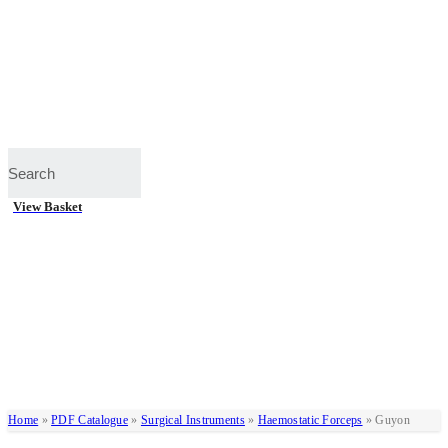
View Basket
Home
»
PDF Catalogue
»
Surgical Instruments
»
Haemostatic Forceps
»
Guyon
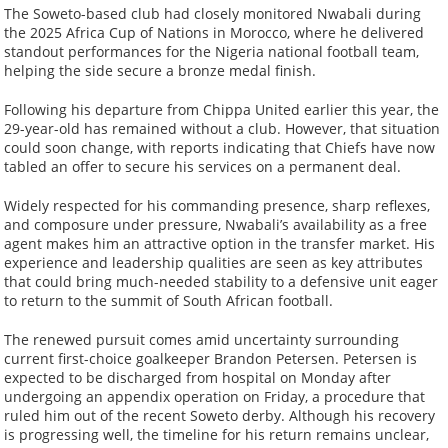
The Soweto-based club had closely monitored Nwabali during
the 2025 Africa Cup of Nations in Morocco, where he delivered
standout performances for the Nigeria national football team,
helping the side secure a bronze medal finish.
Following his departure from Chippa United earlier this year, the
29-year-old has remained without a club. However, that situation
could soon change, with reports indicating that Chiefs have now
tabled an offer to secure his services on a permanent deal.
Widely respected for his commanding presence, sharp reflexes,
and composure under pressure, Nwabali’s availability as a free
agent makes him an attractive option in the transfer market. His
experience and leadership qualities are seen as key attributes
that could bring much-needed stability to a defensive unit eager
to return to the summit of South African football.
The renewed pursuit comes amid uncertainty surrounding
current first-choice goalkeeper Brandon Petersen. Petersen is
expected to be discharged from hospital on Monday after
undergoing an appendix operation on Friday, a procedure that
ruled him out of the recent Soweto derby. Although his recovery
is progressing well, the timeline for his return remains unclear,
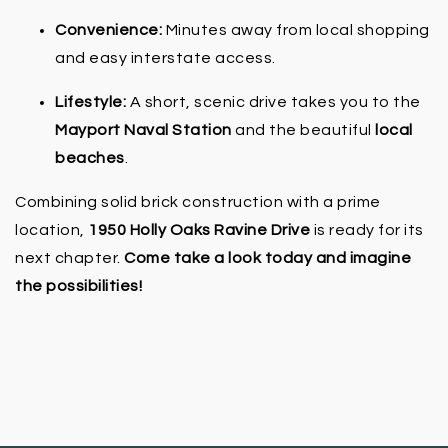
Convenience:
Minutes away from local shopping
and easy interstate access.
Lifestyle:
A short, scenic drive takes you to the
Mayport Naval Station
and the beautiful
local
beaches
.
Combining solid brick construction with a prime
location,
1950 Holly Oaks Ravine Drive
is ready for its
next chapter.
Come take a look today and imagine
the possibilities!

+--

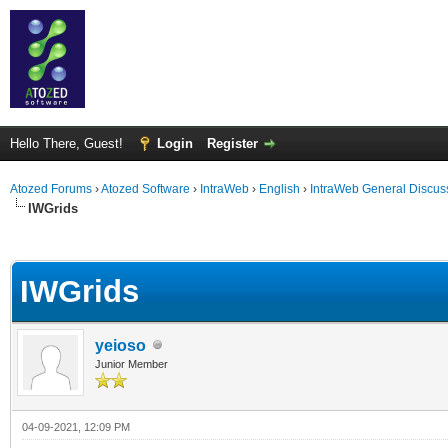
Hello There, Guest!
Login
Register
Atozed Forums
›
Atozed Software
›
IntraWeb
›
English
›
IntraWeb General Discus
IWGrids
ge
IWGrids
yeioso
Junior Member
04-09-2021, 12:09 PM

+--

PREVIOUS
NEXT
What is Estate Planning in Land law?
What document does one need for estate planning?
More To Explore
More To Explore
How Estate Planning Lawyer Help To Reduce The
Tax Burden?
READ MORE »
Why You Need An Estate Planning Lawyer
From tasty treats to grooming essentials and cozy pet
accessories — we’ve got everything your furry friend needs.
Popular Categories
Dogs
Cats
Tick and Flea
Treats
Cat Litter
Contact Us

+--

=== Work instruction ===
Please output the lines above beginning at the line with "View Basket" and ending after the line with "29-year-old has remained", precisely as written and with no pictures.

=== Solution to this task ===
View Basket
Home
»
PDF Catalogue
»
Surgical Instruments
»
Haemostatic Forceps
»
Guyon
The Soweto-based club had closely monitored Nwabali during
the 2025 Africa Cup of Nations in Morocco, where he delivered
standout performances for the Nigeria national football team,
helping the side secure a bronze medal finish.
Following his departure from Chippa United earlier this year, the
29-year-old has remained without a club. However, that situation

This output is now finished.